Secretary of the State of Connecticut
- In office 1810–1835
- Preceded by: Samuel Wyllys
- Succeeded by: Royal Ralph Hinman

Personal details
- Born: July 6, 1777 New Preston, Connecticut, U.S.
- Died: March 1, 1855 (aged 77) Hartford, Connecticut, U.S.
- Spouse: Sarah Coit ​(m. 1813)​
- Children: 8
- Relatives: Jeremiah Day (brother) Ellen Channing Day (granddaughter)
- Education: Yale College (AB) Litchfield Law School
- Awards: Honorary LL.D. degree from Yale Law School

= Thomas Day (Connecticut judge) =

American jurist and politician (1777–1855)

Thomas Day (July 6, 1777 – March 1, 1855) was an American jurist, politician, editor, and author who served as the secretary of the state of Connecticut from 1810 to 1835. He was the author of many reports of cases argued and determined by the Supreme Court of Errors.
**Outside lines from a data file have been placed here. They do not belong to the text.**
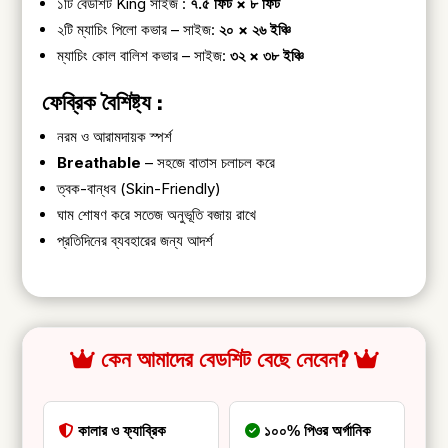
১টি বেডশিট King সাইজ :
৭.৫ ফিট × ৮ ফিট
২টি ম্যাচিং পিলো কভার – সাইজ:
২০ × ২৬ ইঞ্চি
ম্যাচিং কোল বালিশ কভার – সাইজ:
৩২ × ৩৮ ইঞ্চি
ফেব্রিক বৈশিষ্ট্য :
নরম ও আরামদায়ক স্পর্শ
Breathable
– সহজে বাতাস চলাচল করে
ত্বক-বান্ধব (Skin-Friendly)
ঘাম শোষণ করে সতেজ অনুভূতি বজায় রাখে
প্রতিদিনের ব্যবহারের জন্য আদর্শ
কেন আমাদের বেডশিট বেছে নেবেন?
কালার ও ফ্যাব্রিক
১০০% পিওর অর্গানিক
== Early life and education ==
Day was born on July 6, 1777, in New Preston, Connecticut, to Rev. Jeremiah Day and his third wife Abigail (née Noble) Osborne Day. He was a descendant of Robert Day, one of the founders of Hartford, Connecticut. Day was tutored by Barzzilai Slosson and was instructed in Latin and Greek by his father and brother, Jeremiah. in 1793 he attended at the New Milford Academy. He graduated from Yale College in 1797 and studied law at Litchfield Law School. From September 1798 to September 1799, he was a tutor at Williams College. Day read law with Daniel Dewey. He was admitted to the bar in December 1799, and began practice in Hartford.

== Career ==
In 1809, Day was appointed assistant secretary of the state of Connecticut and in 1810 secretary, an office which he retained until 1835.

He was appointed as an associate judge of the court of Hartford County in May 1815. From then on he was an associate judge, with the exception of one year, until he was made the chief judge of the court in May 1825. He remained the chief judge of the county court until June 1833. He was a judge of the city court of Hartford from 1818 to 1831 and contributed to city statutes of 1808, 1821, and 1824. He reported the decisions of the court from 1805 until 1853, which were published in twenty volumes.
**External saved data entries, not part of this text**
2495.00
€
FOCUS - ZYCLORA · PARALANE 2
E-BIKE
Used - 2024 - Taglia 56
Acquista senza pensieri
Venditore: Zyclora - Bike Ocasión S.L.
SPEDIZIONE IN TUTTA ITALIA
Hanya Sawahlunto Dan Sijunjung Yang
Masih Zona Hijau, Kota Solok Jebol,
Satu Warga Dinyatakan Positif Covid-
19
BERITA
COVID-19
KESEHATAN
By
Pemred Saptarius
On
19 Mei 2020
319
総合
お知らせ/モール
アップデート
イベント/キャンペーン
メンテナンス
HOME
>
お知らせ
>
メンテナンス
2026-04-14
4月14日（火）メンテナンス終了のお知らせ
In 1821, Thomas Day was one of three legal scholars, along with Zephaniah Swift and Lemuel Whitman, that authored an omnibus act which is considered the first time an American legislature took measures to address abortion in statute form. It only restricted persons from taking, administering, or causing one to be administered, "any deadly poison, or other noxious and destructive substance" with intention to murder, or cause or procure "the miscarriage of any woman".

He also edited several English law journals, amounting all together to forty volumes, in which he introduced notices of American decisions, and also of later English cases. He was the first recording secretary and an original member of the Connecticut Historical Society, of which he was president from 1839 until his death. He was also the president of the Wadsworth Athenæum. Yale Law School awarded an honorary Doctor of Law degree to Day in 1847.

He was the brother of Yale College president Jeremiah Day.

==Portrait==
At least in 1878, a portrait of Thomas Day by Alexander Hamilton Emmons, an American painter of Norwich, Connecticut, made near the end of his life, adorned the walls of the rooms of the Connecticut Historical Society in Hartford. The present location of the portrait is not known.